Transcribed page contents
=-=-=

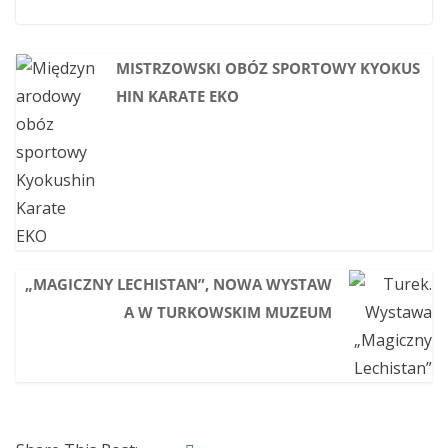
MISTRZOWSKI OBÓZ SPORTOWY KYOKUS
HIN KARATE EKO
„MAGICZNY LECHISTAN”, NOWA WYSTAW
A W TURKOWSKIM MUZEUM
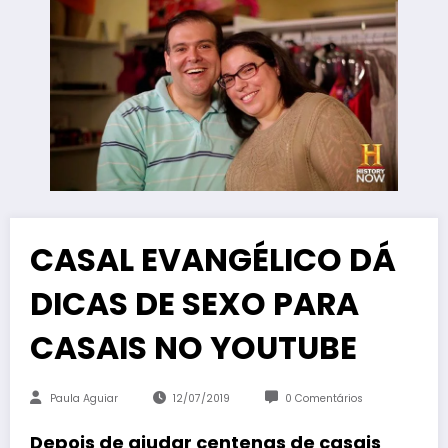
CASAL EVANGÉLICO DÁ
DICAS DE SEXO PARA
CASAIS NO YOUTUBE
Paula Aguiar
12/07/2019
0 Comentários
Depois de ajudar centenas de casais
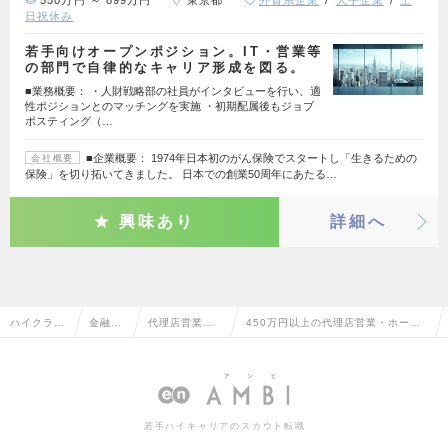
日祝休み
若手向けオープンポジション。IT・営業等
の部門で自律的なキャリア形成を図る。
■業務概要： ・人財戦略部の社員がインタビューを行い、適
性ポジションとのマッチングを実施 ・初期配属後もジョブ
ポスティング（…
■企業概要： 1974年日本初のがん保険でスタートし「生きるための
会社概要
保険」を切り拓いてきました。 日本での創業50周年にあたる…
興味あり
詳細へ
ハイクラス
金融系
代理店営業・
450万円以上の代理店営業・ホール
求人TOP
専門職
ホールセラー
セラーの転職・求人情報一覧
若手ハイキャリアのスカウト転職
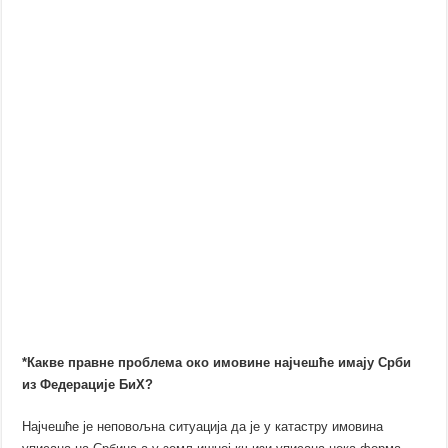
*Какве правне проблема око имовине најчешће имају Срби
из Федерације БиХ?
Најчешће је неповољна ситуација да је у катастру имовина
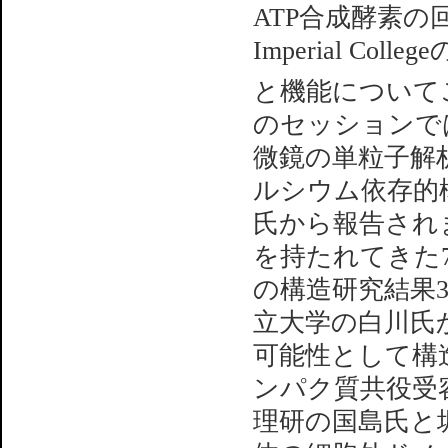
ATP合成酵素
Imperial Co
と機能について
のセッションで
微鏡の単粒子解
ルシウム依存的
氏から報告され
を持たれてきた
の構造研究結果
立大学の白川氏
可能性として構
ンパク質共役受
理研の国島氏と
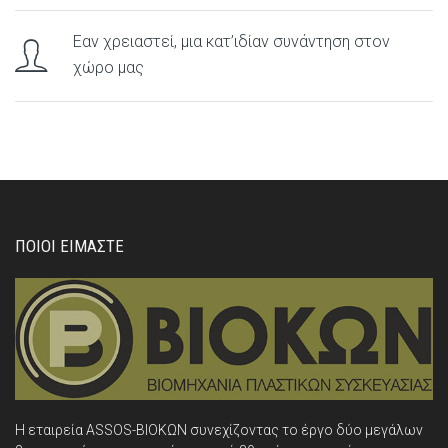
Εαν χρειαστεί, μια κατ’ιδίαν συνάντηση στον
χώρο μας
ΠΟΙΟΙ ΕΙΜΑΣΤΕ
Η εταιρεία ASSOS-ΒΙΟΚΩΝ συνεχίζοντας το έργο δύο μεγάλων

=-=-=

WORK REQUEST
Where an image appears in the data, skip it, and return the rest verbatim.

REPLY
MISTRZOWSKI OBÓZ SPORTOWY KYOKUS
HIN KARATE EKO
„MAGICZNY LECHISTAN”, NOWA WYSTAW
A W TURKOWSKIM MUZEUM
CASAL EVANGÉLICO DÁ
DICAS DE SEXO PARA
CASAIS NO YOUTUBE
Paula Aguiar
12/07/2019
0 Comentários
Depois de ajudar centenas de casais
日祝休み
若手向けオープンポジション。IT・営業等
の部門で自律的なキャリア形成を図る。
■業務概要： ・人財戦略部の社員がインタビューを行い、適
性ポジションとのマッチングを実施 ・初期配属後もジョブ
ポスティング（…
■企業概要： 1974年日本初のがん保険でスタートし「生きるための
会社概要
保険」を切り拓いてきました。 日本での創業50周年にあたる…
興味あり
詳細へ
ハイクラス
金融系
代理店営業・
450万円以上の代理店営業・ホール
求人TOP
専門職
ホールセラー
セラーの転職・求人情報一覧
若手ハイキャリアのスカウト転職
*Какве правне проблема око имовине најчешће имају Срби
из Федерације БиХ?
Најчешће је неповољна ситуација да је у катастру имовина
ATP合成酵素
Imperial Co
と機能について
のセッションで
微鏡の単粒子解
ルシウム依存的
氏から報告され
を持たれてきた
の構造研究結果
立大学の白川氏
可能性として構
ンパク質共役受
理研の国島氏と
Εαν χρειαστεί, μια κατ’ιδίαν συνάντηση στον
χώρο μας
ΠΟΙΟΙ ΕΙΜΑΣΤΕ
Η εταιρεία ASSOS-ΒΙΟΚΩΝ συνεχίζοντας το έργο δύο μεγάλων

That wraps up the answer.